── Dataset extract
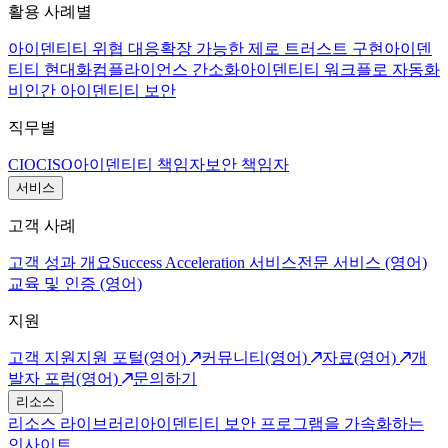
활용 사례별
아이덴티티 위협 대응
확장 가능한 제로 트러스트 구현
아이덴
티티 현대화
컴플라이언스 간소화
아이덴티티 워크플로 자동화
비인간 아이덴티티 보안
직무별
CIO
CISO
아이덴티티 책임자
보안 책임자
서비스
고객 사례
고객 성과 개요
Success Acceleration 서비스
전문 서비스 (영어)
교육 및 인증 (영어)
지원
고객 지원
지원 포털(영어)
커뮤니티(영어)
자료(영어)
개
발자 포럼(영어)
문의하기
리소스
리소스 라이브러리
아이덴티티 보안 프로그램을 가속화하는
인사이트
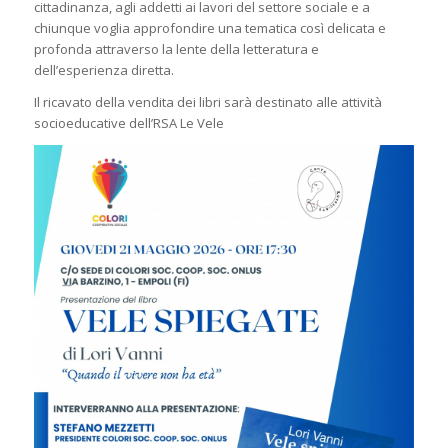
cittadinanza, agli addetti ai lavori del settore sociale e a
chiunque voglia approfondire una tematica così delicata e
profonda attraverso la lente della letteratura e
dell’esperienza diretta.
Il ricavato della vendita dei libri sarà destinato alle attività
socioeducative dell’RSA Le Vele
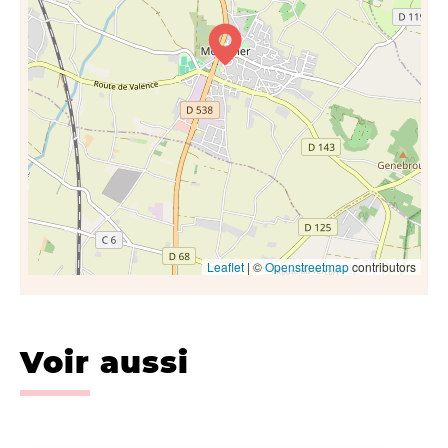
Leaflet
| ©
Openstreetmap
contributors
Voir aussi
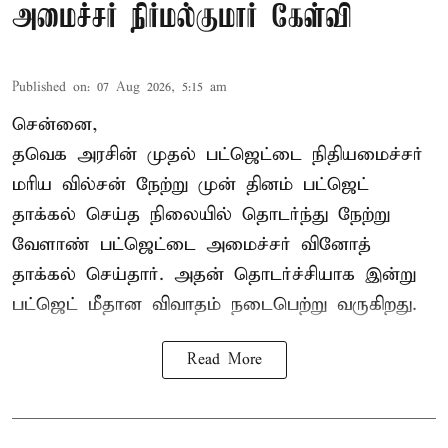
அமைச்சர் நிர்மல்குமார் கேள்வி
Published on
:
07 Aug 2026, 5:15 am
சென்னை,
தவெக அரசின் முதல் பட்ஜெட்டை நிதியமைச்சர்
மரிய வில்சன் நேற்று முன் தினம் பட்ஜெட்
தாக்கல் செய்த நிலையில் தொடர்ந்து நேற்று
வேளாண் பட்ஜெட்டை அமைச்சர் வினோத்
தாக்கல் செய்தார். அதன் தொடர்ச்சியாக இன்று
பட்ஜெட் மீதான விவாதம் நடைபெற்று வருகிறது.
Read More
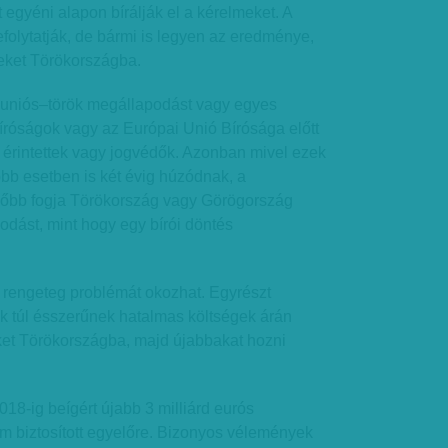
 egyéni alapon bírálják el a kérelmeket. A
efolytatják, de bármi is legyen az eredménye,
eket Törökországba.
 uniós–török megállapodást vagy egyes
íróságok vagy az Európai Unió Bírósága előtt
érintettek vagy jogvédők. Azonban mivel ezek
obb esetben is két évig húzódnak, a
előbb fogja Törökország vagy Görögország
dást, mint hogy egy bírói döntés
s rengeteg problémát okozhat. Egyrészt
k túl ésszerűnek hatalmas költségek árán
et Törökországba, majd újabbakat hozni
8-ig beígért újabb 3 milliárd eurós
m biztosított egyelőre. Bizonyos vélemények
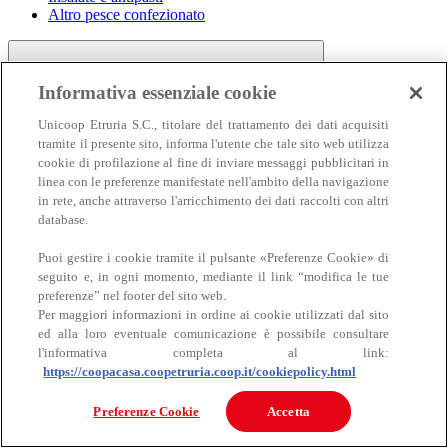
Altro pesce confezionato
Informativa essenziale cookie
Unicoop Etruria S.C., titolare del trattamento dei dati acquisiti
tramite il presente sito, informa l'utente che tale sito web utilizza
cookie di profilazione al fine di inviare messaggi pubblicitari in
linea con le preferenze manifestate nell'ambito della navigazione
Carne
in rete, anche attraverso l'arricchimento dei dati raccolti con altri
Carne
database.
Puoi gestire i cookie tramite il pulsante «Preferenze Cookie» di
seguito e, in ogni momento, mediante il link “modifica le tue
preferenze” nel footer del sito web.
Per maggiori informazioni in ordine ai cookie utilizzati dal sito
ed alla loro eventuale comunicazione è possibile consultare
l'informativa completa al link:
https://coopacasa.coopetruria.coop.it/cookiepolicy.html
Bovino
Ovino
Preferenze Cookie
Accetta
Suino
Equino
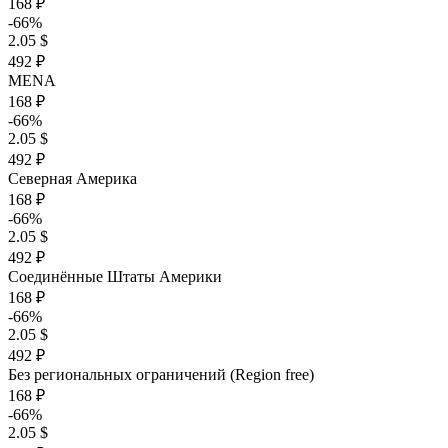
168 ₽
-66%
2.05 $
492 ₽
MENA
168 ₽
-66%
2.05 $
492 ₽
Северная Америка
168 ₽
-66%
2.05 $
492 ₽
Соединённые Штаты Америки
168 ₽
-66%
2.05 $
492 ₽
Без региональных ограничений (Region free)
168 ₽
-66%
2.05 $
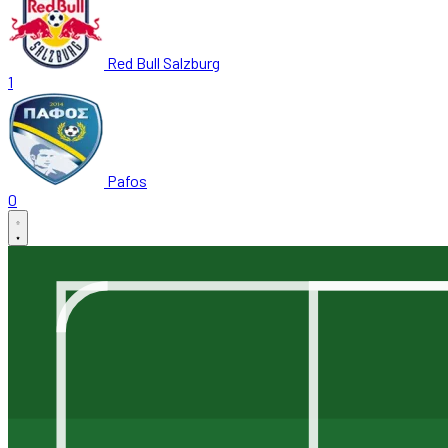
Red Bull Salzburg
1
Pafos
0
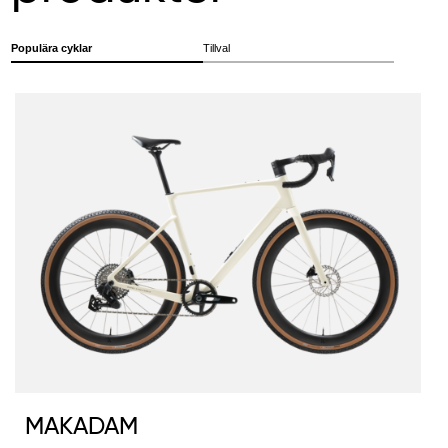
Populära cyklar
Tillval
MAKADAM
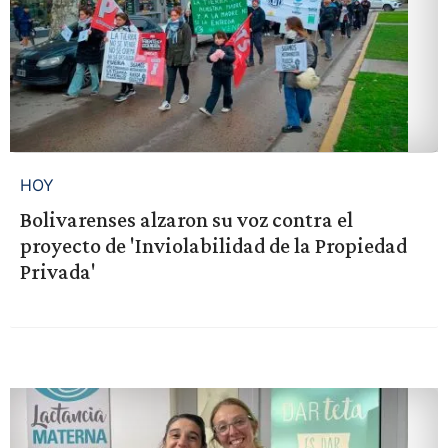
HOY
Bolivarenses alzaron su voz contra el
proyecto de 'Inviolabilidad de la Propiedad
Privada'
────
Retype the lines above exactly as they appear, from the line containing "Altro pesce confezionato" through the line containing "Populära cyklar", and leave out any pictures.

Altro pesce confezionato
Informativa essenziale cookie
Unicoop Etruria S.C., titolare del trattamento dei dati acquisiti
tramite il presente sito, informa l'utente che tale sito web utilizza
cookie di profilazione al fine di inviare messaggi pubblicitari in
linea con le preferenze manifestate nell'ambito della navigazione
Carne
in rete, anche attraverso l'arricchimento dei dati raccolti con altri
Carne
database.
Puoi gestire i cookie tramite il pulsante «Preferenze Cookie» di
seguito e, in ogni momento, mediante il link “modifica le tue
preferenze” nel footer del sito web.
Per maggiori informazioni in ordine ai cookie utilizzati dal sito
ed alla loro eventuale comunicazione è possibile consultare
l'informativa completa al link:
https://coopacasa.coopetruria.coop.it/cookiepolicy.html
Bovino
Ovino
Preferenze Cookie
Accetta
Suino
Equino
168 ₽
-66%
2.05 $
492 ₽
MENA
168 ₽
-66%
2.05 $
492 ₽
Северная Америка
168 ₽
-66%
2.05 $
492 ₽
Соединённые Штаты Америки
168 ₽
-66%
2.05 $
492 ₽
Без региональных ограничений (Region free)
168 ₽
-66%
2.05 $
Red Bull Salzburg
1
Pafos
0
Populära cyklar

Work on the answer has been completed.